**To do**:
I'd like the data beneath this line reproduced exactly, without any of its images.

Page segmentation data:
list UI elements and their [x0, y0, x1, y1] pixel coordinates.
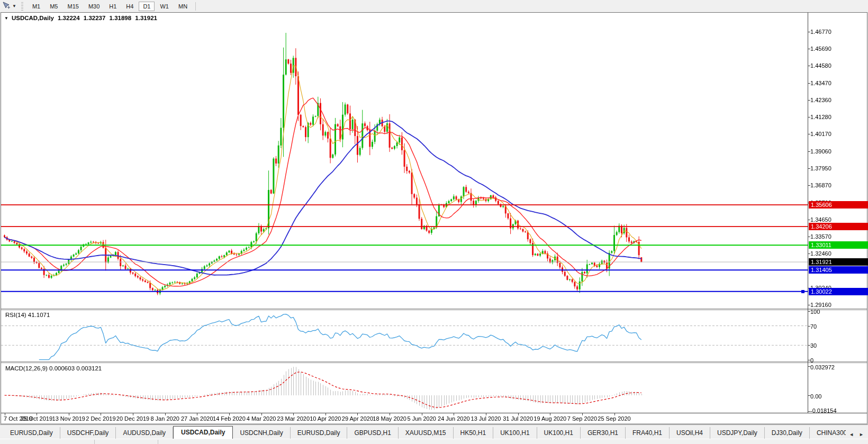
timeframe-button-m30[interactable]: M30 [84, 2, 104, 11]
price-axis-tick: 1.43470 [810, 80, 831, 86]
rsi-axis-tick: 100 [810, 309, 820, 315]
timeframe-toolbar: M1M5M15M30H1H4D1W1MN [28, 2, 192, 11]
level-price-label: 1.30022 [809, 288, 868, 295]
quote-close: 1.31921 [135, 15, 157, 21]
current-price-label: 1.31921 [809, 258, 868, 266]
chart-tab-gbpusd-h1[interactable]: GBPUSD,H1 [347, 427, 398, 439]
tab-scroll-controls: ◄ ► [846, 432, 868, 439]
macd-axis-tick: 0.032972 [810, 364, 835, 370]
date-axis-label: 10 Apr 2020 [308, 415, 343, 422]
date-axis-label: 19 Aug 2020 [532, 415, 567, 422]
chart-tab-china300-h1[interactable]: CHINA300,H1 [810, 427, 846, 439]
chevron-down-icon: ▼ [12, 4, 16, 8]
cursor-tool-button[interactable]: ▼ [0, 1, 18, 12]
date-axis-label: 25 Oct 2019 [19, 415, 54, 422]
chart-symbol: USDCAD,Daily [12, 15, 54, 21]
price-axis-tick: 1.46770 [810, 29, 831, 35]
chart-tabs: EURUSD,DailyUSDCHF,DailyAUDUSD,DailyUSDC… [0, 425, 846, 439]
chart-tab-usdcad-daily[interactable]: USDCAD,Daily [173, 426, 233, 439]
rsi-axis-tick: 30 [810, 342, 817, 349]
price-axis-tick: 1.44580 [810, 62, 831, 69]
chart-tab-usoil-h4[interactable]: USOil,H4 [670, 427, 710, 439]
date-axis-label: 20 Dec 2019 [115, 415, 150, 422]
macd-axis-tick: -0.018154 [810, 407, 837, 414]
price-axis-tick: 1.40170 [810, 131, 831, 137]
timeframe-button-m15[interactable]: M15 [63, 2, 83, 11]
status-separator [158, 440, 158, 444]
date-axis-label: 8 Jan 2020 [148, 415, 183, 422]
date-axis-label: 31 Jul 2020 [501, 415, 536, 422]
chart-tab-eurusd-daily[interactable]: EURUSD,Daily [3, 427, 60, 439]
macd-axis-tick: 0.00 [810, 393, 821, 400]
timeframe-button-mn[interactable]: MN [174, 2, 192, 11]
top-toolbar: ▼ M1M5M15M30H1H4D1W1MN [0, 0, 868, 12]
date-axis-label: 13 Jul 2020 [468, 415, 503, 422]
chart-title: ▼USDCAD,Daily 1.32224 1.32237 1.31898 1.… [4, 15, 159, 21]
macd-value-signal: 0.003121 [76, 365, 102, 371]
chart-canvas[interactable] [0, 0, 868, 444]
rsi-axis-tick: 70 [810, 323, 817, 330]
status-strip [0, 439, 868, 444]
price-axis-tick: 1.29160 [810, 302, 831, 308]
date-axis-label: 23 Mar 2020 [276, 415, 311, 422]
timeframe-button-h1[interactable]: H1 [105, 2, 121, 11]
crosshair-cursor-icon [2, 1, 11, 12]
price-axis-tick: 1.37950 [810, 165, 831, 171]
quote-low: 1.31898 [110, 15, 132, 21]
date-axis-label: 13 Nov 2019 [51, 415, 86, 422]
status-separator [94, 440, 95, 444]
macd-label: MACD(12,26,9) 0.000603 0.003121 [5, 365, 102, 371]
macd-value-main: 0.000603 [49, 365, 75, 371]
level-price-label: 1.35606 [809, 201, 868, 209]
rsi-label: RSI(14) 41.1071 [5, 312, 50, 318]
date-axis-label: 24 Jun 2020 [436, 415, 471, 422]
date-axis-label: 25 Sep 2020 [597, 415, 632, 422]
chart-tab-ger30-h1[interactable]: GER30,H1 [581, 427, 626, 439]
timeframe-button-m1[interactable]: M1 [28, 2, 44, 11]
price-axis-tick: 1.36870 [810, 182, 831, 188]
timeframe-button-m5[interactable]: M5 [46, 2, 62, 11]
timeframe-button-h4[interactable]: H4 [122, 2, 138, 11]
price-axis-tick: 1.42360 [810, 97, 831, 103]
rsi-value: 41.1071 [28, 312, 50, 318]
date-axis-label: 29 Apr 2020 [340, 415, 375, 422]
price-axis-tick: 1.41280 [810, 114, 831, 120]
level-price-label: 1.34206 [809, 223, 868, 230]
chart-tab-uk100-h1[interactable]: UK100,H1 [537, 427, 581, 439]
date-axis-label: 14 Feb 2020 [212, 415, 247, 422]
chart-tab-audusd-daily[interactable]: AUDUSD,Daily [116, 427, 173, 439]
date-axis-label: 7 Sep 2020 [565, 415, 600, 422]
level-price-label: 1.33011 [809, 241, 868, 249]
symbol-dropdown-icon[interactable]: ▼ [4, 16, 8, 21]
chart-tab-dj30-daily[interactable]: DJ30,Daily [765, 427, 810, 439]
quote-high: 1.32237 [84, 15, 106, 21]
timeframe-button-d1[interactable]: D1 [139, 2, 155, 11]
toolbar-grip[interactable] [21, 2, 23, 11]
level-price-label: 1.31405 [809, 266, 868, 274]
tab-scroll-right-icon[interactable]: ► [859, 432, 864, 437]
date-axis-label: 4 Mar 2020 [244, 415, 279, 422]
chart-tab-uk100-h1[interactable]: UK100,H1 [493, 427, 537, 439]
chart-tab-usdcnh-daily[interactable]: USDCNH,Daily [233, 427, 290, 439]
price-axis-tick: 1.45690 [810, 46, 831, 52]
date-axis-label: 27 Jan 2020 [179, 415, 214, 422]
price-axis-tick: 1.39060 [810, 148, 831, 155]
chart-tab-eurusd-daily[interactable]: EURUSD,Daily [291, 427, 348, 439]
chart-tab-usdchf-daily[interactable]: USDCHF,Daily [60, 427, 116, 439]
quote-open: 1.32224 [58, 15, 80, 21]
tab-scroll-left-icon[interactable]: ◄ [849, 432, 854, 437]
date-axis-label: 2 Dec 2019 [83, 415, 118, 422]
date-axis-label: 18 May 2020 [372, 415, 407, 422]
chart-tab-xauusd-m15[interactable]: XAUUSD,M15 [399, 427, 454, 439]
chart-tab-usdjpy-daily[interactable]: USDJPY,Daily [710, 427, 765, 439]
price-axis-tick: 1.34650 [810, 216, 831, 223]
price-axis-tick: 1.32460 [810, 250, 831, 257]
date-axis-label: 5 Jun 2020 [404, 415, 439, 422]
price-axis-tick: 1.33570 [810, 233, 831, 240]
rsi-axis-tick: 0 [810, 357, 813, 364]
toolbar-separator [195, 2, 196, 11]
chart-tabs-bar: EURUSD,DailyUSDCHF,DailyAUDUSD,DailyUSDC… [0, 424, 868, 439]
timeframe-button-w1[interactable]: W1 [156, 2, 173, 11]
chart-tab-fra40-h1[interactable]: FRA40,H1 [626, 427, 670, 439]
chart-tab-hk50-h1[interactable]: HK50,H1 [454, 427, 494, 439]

**Answer for the task**:
list UI elements and their [x0, y0, x1, y1] pixel coordinates.
timeframe-button-m30[interactable]: M30 [84, 2, 104, 11]
price-axis-tick: 1.43470 [810, 80, 831, 86]
rsi-axis-tick: 100 [810, 309, 820, 315]
timeframe-toolbar: M1M5M15M30H1H4D1W1MN [28, 2, 192, 11]
level-price-label: 1.30022 [809, 288, 868, 295]
quote-close: 1.31921 [135, 15, 157, 21]
current-price-label: 1.31921 [809, 258, 868, 266]
chart-tab-gbpusd-h1[interactable]: GBPUSD,H1 [347, 427, 398, 439]
tab-scroll-controls: ◄ ► [846, 432, 868, 439]
macd-axis-tick: 0.032972 [810, 364, 835, 370]
date-axis-label: 10 Apr 2020 [308, 415, 343, 422]
date-axis-label: 19 Aug 2020 [532, 415, 567, 422]
chart-tab-china300-h1[interactable]: CHINA300,H1 [810, 427, 846, 439]
chevron-down-icon: ▼ [12, 4, 16, 8]
cursor-tool-button[interactable]: ▼ [0, 1, 18, 12]
date-axis-label: 25 Oct 2019 [19, 415, 54, 422]
chart-symbol: USDCAD,Daily [12, 15, 54, 21]
price-axis-tick: 1.46770 [810, 29, 831, 35]
chart-tabs: EURUSD,DailyUSDCHF,DailyAUDUSD,DailyUSDC… [0, 425, 846, 439]
chart-tab-usdcad-daily[interactable]: USDCAD,Daily [173, 426, 233, 439]
rsi-axis-tick: 30 [810, 342, 817, 349]
price-axis-tick: 1.44580 [810, 62, 831, 69]
chart-tab-usoil-h4[interactable]: USOil,H4 [670, 427, 710, 439]
date-axis-label: 20 Dec 2019 [115, 415, 150, 422]
macd-axis-tick: -0.018154 [810, 407, 837, 414]
price-axis-tick: 1.40170 [810, 131, 831, 137]
timeframe-button-m15[interactable]: M15 [63, 2, 83, 11]
status-separator [158, 440, 158, 444]
date-axis-label: 8 Jan 2020 [148, 415, 183, 422]
date-axis-label: 31 Jul 2020 [501, 415, 536, 422]
chart-tab-eurusd-daily[interactable]: EURUSD,Daily [3, 427, 60, 439]
macd-axis-tick: 0.00 [810, 393, 821, 400]
timeframe-button-mn[interactable]: MN [174, 2, 192, 11]
top-toolbar: ▼ M1M5M15M30H1H4D1W1MN [0, 0, 868, 12]
date-axis-label: 13 Jul 2020 [468, 415, 503, 422]
chart-title: ▼USDCAD,Daily 1.32224 1.32237 1.31898 1.… [4, 15, 159, 21]
macd-value-signal: 0.003121 [76, 365, 102, 371]
chart-canvas[interactable] [0, 0, 868, 444]
rsi-axis-tick: 70 [810, 323, 817, 330]
status-strip [0, 439, 868, 444]
price-axis-tick: 1.29160 [810, 302, 831, 308]
date-axis-label: 23 Mar 2020 [276, 415, 311, 422]
timeframe-button-h1[interactable]: H1 [105, 2, 121, 11]
crosshair-cursor-icon [2, 1, 11, 12]
price-axis-tick: 1.37950 [810, 165, 831, 171]
quote-low: 1.31898 [110, 15, 132, 21]
date-axis-label: 13 Nov 2019 [51, 415, 86, 422]
status-separator [94, 440, 95, 444]
macd-label: MACD(12,26,9) 0.000603 0.003121 [5, 365, 102, 371]
macd-value-main: 0.000603 [49, 365, 75, 371]
level-price-label: 1.35606 [809, 201, 868, 209]
rsi-label: RSI(14) 41.1071 [5, 312, 50, 318]
date-axis-label: 24 Jun 2020 [436, 415, 471, 422]
date-axis-label: 25 Sep 2020 [597, 415, 632, 422]
chart-tab-ger30-h1[interactable]: GER30,H1 [581, 427, 626, 439]
timeframe-button-m1[interactable]: M1 [28, 2, 44, 11]
price-axis-tick: 1.36870 [810, 182, 831, 188]
timeframe-button-m5[interactable]: M5 [46, 2, 62, 11]
timeframe-button-h4[interactable]: H4 [122, 2, 138, 11]
price-axis-tick: 1.42360 [810, 97, 831, 103]
rsi-value: 41.1071 [28, 312, 50, 318]
date-axis-label: 29 Apr 2020 [340, 415, 375, 422]
price-axis-tick: 1.41280 [810, 114, 831, 120]
level-price-label: 1.34206 [809, 223, 868, 230]
chart-tab-uk100-h1[interactable]: UK100,H1 [537, 427, 581, 439]
date-axis-label: 14 Feb 2020 [212, 415, 247, 422]
chart-tab-audusd-daily[interactable]: AUDUSD,Daily [116, 427, 173, 439]
date-axis-label: 7 Sep 2020 [565, 415, 600, 422]
level-price-label: 1.33011 [809, 241, 868, 249]
symbol-dropdown-icon[interactable]: ▼ [4, 16, 8, 21]
chart-tab-dj30-daily[interactable]: DJ30,Daily [765, 427, 810, 439]
quote-high: 1.32237 [84, 15, 106, 21]
timeframe-button-d1[interactable]: D1 [139, 2, 155, 11]
toolbar-grip[interactable] [21, 2, 23, 11]
level-price-label: 1.31405 [809, 266, 868, 274]
tab-scroll-right-icon[interactable]: ► [859, 432, 864, 437]
date-axis-label: 4 Mar 2020 [244, 415, 279, 422]
chart-tab-uk100-h1[interactable]: UK100,H1 [493, 427, 537, 439]
chart-tab-usdcnh-daily[interactable]: USDCNH,Daily [233, 427, 290, 439]
price-axis-tick: 1.45690 [810, 46, 831, 52]
date-axis-label: 27 Jan 2020 [179, 415, 214, 422]
price-axis-tick: 1.39060 [810, 148, 831, 155]
chart-tab-eurusd-daily[interactable]: EURUSD,Daily [291, 427, 348, 439]
chart-tab-usdchf-daily[interactable]: USDCHF,Daily [60, 427, 116, 439]
quote-open: 1.32224 [58, 15, 80, 21]
tab-scroll-left-icon[interactable]: ◄ [849, 432, 854, 437]
date-axis-label: 2 Dec 2019 [83, 415, 118, 422]
date-axis-label: 18 May 2020 [372, 415, 407, 422]
chart-tab-xauusd-m15[interactable]: XAUUSD,M15 [399, 427, 454, 439]
chart-tab-usdjpy-daily[interactable]: USDJPY,Daily [710, 427, 765, 439]
price-axis-tick: 1.34650 [810, 216, 831, 223]
price-axis-tick: 1.32460 [810, 250, 831, 257]
date-axis-label: 5 Jun 2020 [404, 415, 439, 422]
price-axis-tick: 1.33570 [810, 233, 831, 240]
rsi-axis-tick: 0 [810, 357, 813, 364]
toolbar-separator [195, 2, 196, 11]
chart-tabs-bar: EURUSD,DailyUSDCHF,DailyAUDUSD,DailyUSDC… [0, 424, 868, 439]
timeframe-button-w1[interactable]: W1 [156, 2, 173, 11]
chart-tab-fra40-h1[interactable]: FRA40,H1 [626, 427, 670, 439]
chart-tab-hk50-h1[interactable]: HK50,H1 [454, 427, 494, 439]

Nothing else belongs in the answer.